Care should be person-centered and you should hold an active role in your care. Accordingly, practitioners should engage your participation using a strengths-based approach. This approach, known as shared decision-making, is evidence-based and has been shown to improve outcomes.
Care should also be grounded in your “life context,” which acknowledges, builds on and appreciates your unique history, experiences, situations, developmental trajectory and aspirations. Care plans should be based on individualized, culturally sensitive, holistic and multidisciplinary considerations and developed in collaboration with you and your supporters each step of the way. Your care should focus on helping you live the life you want and choose.
6. Gathering Information on Community Factors
Practitioners should have adequate knowledge of community factors that may impact care, including opportunities, resources and potential barriers. These may relate to access to employment opportunities as well as employment disincentives that are built into programs for access to affordable housing and medical care. If practitioners cannot offer you guidance on these subjects, they should at least be able to share resources and provide referrals to people who can.
7. Coping with Stigma
Stigma is widespread, even among friends and family and within the mental health care system, including from practitioners themselves. The detrimental impact of stigma can be greater than that of the illness itself. Thus, you may need to develop coping strategies to manage stigma, particularly if you are experiencing self-stigma.

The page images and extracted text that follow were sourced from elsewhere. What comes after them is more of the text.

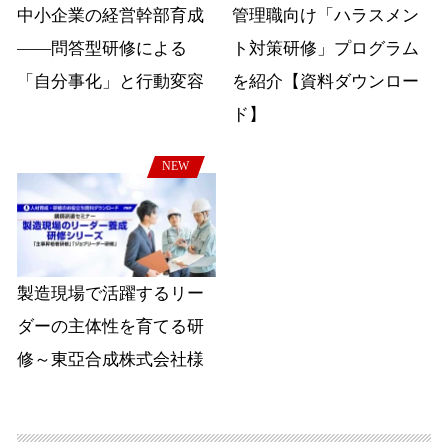
中小企業の経営幹部育成
管理職向け「ハラスメン
――問答型研修による
ト対策研修」プログラム
「自分事化」と行動変容
を紹介【資料ダウンロー
ド】
NEW
製造現場で活躍するリー
ダーの主体性を育てる研
修～東亞合成株式会社様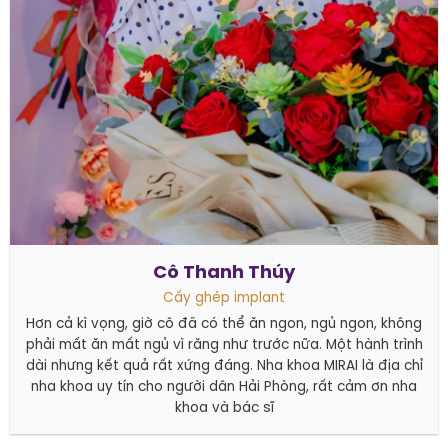
Cô Thanh Thúy
Cấy ghép implant
Hơn cả kì vọng, giờ cô đã có thể ăn ngon, ngủ ngon, không
phải mất ăn mất ngủ vì răng như trước nữa. Một hành trình
dài nhưng kết quả rất xứng đáng. Nha khoa MIRAI là địa chỉ
nha khoa uy tín cho người dân Hải Phòng, rất cảm ơn nha
khoa và bác sĩ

You might consider discussing how you are impacted by insensitive statements with those who use them. You could also consider limiting interaction, if possible, with people who may continue to stigmatize you. Talking to peers can also be helpful to process the way stigma affects you.
Engaging with Peer Support
Peer support can be invaluable. People living with a similar condition can help you normalize SMI, address loneliness and isolation and offer acceptance and support. They also can provide insights based on their own struggles and achievements and they can help take away some of the uncertainty of living with SMI by helping you understand what to expect. They can offer hope as a mentor who is a living example of the reality of recovery.
The recovery journey is never easy, but it is always worth it. When a person with SMI reaches recovery, they often regain their self-love, self-worth and self-esteem. Recovery can then free a person from stigma, shame and embarrassment. Perhaps most importantly, it can stop them from defining themselves merely by their illness.
Some people with SMI have to recognize that the greatest barrier to reaching recovery may be their own mindset. People who refuse to take back control of their lives including their care and refuse to take responsibility for their illness will find it more difficult to reach recovery. It is a great tragedy that so many never reach recovery because it is possible for so many more.